Après le départ de Ludovic, Charney réfléchit, et songea combien, avec tous ses avantages personnels, il était resté au-dessous de cet homme grossier, dans les rapports établis entre eux. Quels misérables subterfuges il avait entassés pour surprendre le cœur de cet être si simple et si bienveillant! Il n'avait pas rougi de descendre jusqu'au mensonge!
Qu'il lui savait gré des soins secrets prodigués à sa plante! Quoi! ce geôlier, supposé capable d'un refus quand il ne s'agissait que de s'abstenir d'une méchante action, il l'a prévenu dans ses vœux! il l'a épié, non pour se railler de sa faiblesse, mais pour le favoriser dans ses plaisirs; et son désintéressement a forcé le noble comte de se reconnaître son obligé!
L'heure de la promenade étant arrivée, il n'oublia pas de partager avec sa plante la portion d'eau qui lui était dévolue. Non content de l'arroser, il veilla à la débarrasser de la poussière qui en ternissait les feuilles et de la vermine qui les attaquait.

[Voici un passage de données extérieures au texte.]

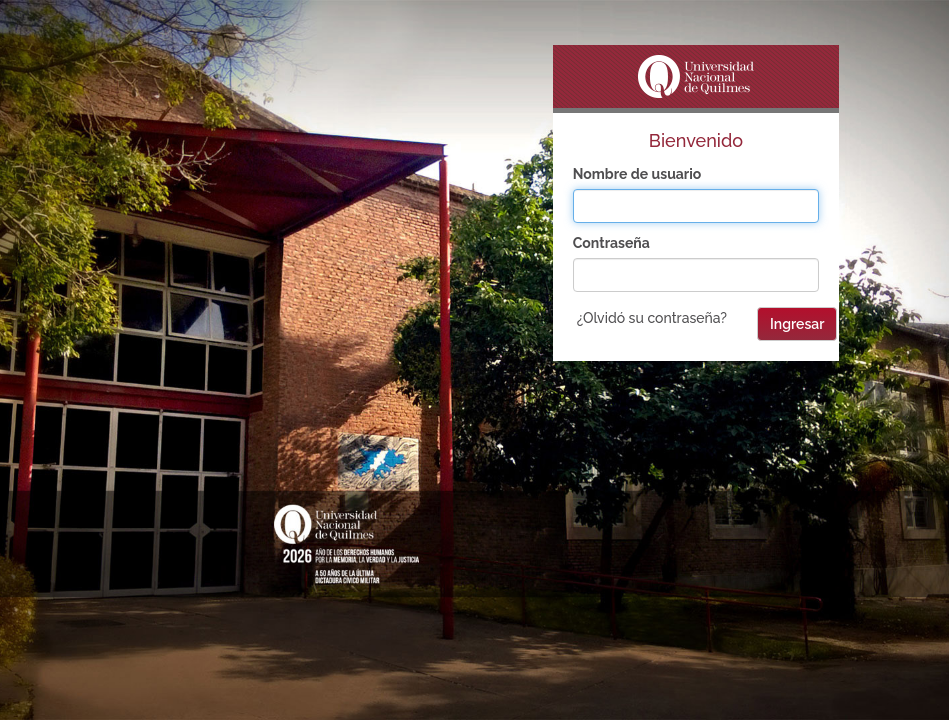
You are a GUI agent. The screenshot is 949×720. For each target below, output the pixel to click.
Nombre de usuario (637, 174)
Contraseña (611, 243)
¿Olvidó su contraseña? (652, 318)
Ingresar (797, 324)
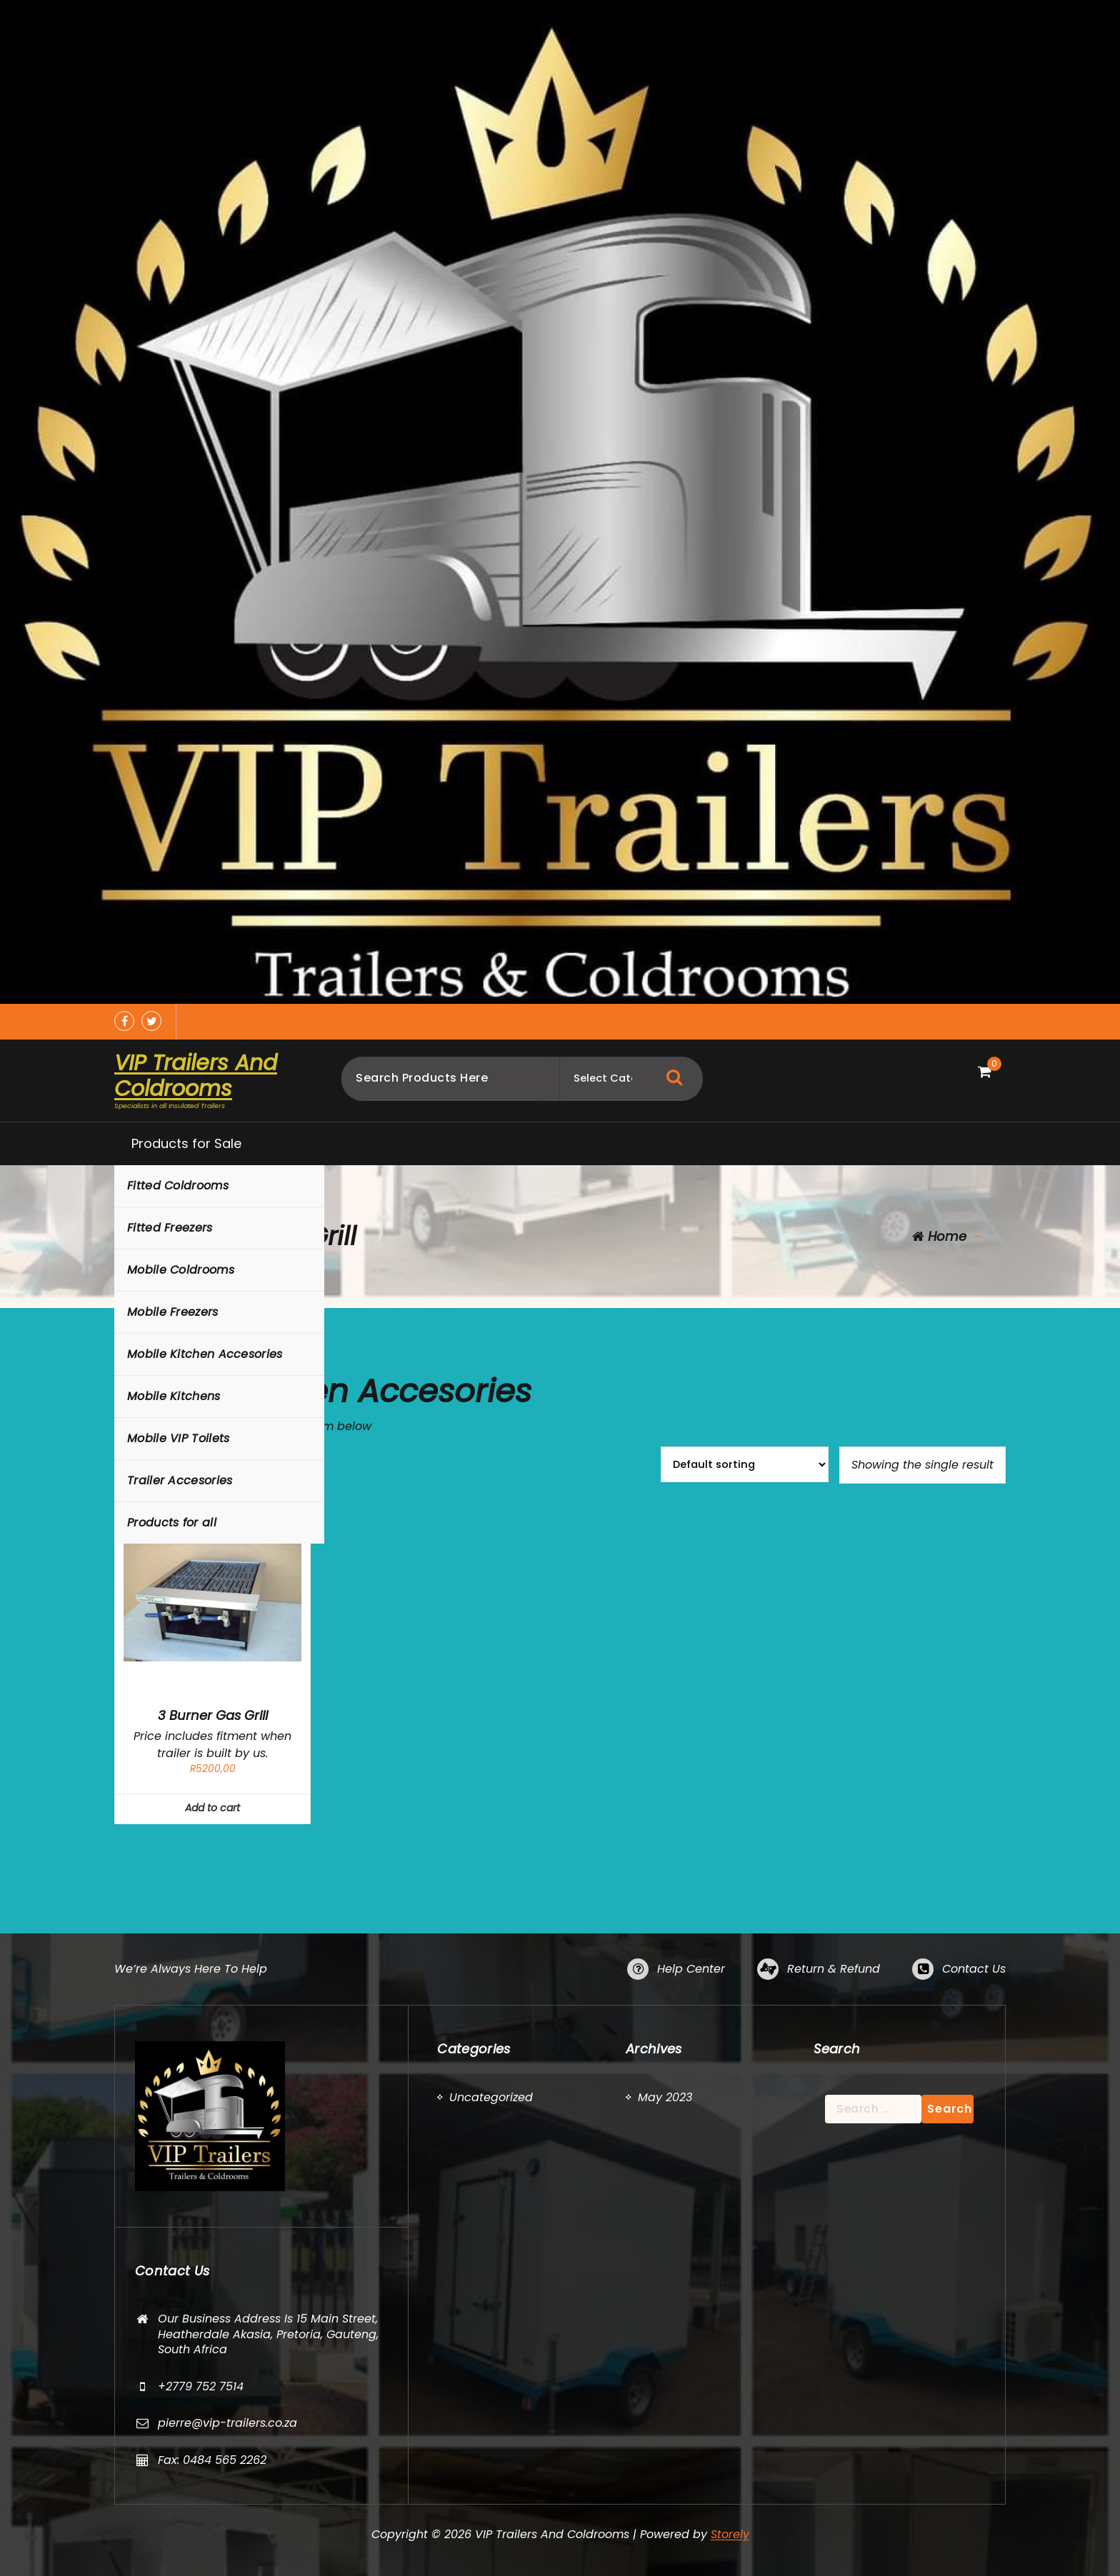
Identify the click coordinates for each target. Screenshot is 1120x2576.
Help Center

Encore préoccupé de cette besogne, il voit un gros nuage noir obscurcir le ciel, et s'arrêter suspendu, comme un dôme grisâtre et flottant, sur les hautes tourelles de la forteresse. Bientôt de larges gouttes de pluie commencent à tomber, et Charney, rebroussant chemin, songe à se mettre à couvert en rentrant, quand des grêlons, mêlés à la pluie, rebondissent tout-à-coup sur les pavés du préau. La povera, tournoyant sous l'orage, les branches échevelées, semblait près d'être arrachée du sol; et ses feuilles humectées, froissées les unes contre les autres, frémissantes sous les secousses du vent, faisaient entendre comme des murmures plaintifs et des cris de détresse.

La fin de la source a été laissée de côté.